▸ RECORDS FOR THE TASK:
^^^^^^^^^^^^^^^^
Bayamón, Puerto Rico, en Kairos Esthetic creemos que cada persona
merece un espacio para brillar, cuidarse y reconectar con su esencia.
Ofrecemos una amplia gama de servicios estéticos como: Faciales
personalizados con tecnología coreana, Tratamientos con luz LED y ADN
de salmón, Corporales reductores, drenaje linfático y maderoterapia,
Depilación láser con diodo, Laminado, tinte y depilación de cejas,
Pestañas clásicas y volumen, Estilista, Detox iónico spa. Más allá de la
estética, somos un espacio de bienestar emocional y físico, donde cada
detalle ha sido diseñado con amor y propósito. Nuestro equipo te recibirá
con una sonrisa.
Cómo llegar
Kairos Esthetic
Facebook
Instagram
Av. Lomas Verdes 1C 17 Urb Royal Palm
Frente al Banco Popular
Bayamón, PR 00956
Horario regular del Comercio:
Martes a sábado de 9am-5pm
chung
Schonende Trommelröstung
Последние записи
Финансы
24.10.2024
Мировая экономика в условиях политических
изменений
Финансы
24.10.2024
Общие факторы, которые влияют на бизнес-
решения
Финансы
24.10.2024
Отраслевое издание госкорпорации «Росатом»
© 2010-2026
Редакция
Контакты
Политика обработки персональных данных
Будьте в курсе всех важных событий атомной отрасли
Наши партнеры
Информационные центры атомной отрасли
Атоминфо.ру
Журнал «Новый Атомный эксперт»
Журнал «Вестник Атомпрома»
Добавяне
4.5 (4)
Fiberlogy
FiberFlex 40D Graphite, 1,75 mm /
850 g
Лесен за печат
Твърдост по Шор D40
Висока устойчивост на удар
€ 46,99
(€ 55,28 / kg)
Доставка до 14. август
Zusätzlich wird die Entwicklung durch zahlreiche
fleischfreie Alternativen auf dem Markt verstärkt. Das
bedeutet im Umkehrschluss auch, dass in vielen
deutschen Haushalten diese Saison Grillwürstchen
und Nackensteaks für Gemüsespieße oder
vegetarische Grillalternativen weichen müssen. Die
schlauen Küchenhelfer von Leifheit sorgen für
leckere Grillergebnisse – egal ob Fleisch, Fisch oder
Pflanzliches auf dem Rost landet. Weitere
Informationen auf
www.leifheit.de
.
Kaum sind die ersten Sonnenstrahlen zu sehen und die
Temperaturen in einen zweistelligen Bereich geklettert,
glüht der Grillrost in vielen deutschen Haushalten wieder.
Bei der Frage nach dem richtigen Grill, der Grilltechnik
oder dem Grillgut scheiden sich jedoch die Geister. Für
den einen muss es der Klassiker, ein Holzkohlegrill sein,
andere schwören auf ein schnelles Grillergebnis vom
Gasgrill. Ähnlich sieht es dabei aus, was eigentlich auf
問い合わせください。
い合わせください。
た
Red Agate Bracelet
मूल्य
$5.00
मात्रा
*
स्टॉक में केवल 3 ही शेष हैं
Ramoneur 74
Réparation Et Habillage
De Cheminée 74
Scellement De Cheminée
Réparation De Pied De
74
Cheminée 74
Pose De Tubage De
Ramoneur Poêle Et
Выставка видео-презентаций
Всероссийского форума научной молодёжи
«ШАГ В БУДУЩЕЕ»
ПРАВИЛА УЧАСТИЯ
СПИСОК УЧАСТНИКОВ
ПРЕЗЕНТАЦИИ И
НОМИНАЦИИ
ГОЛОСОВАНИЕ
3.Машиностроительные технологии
^^^^^^^^^^^^^^^^
▸ TASK ITEM: In the entries above, count each line that holds "espacio". Give the total and nothing else.

▸ RESPONSE BELOW: 2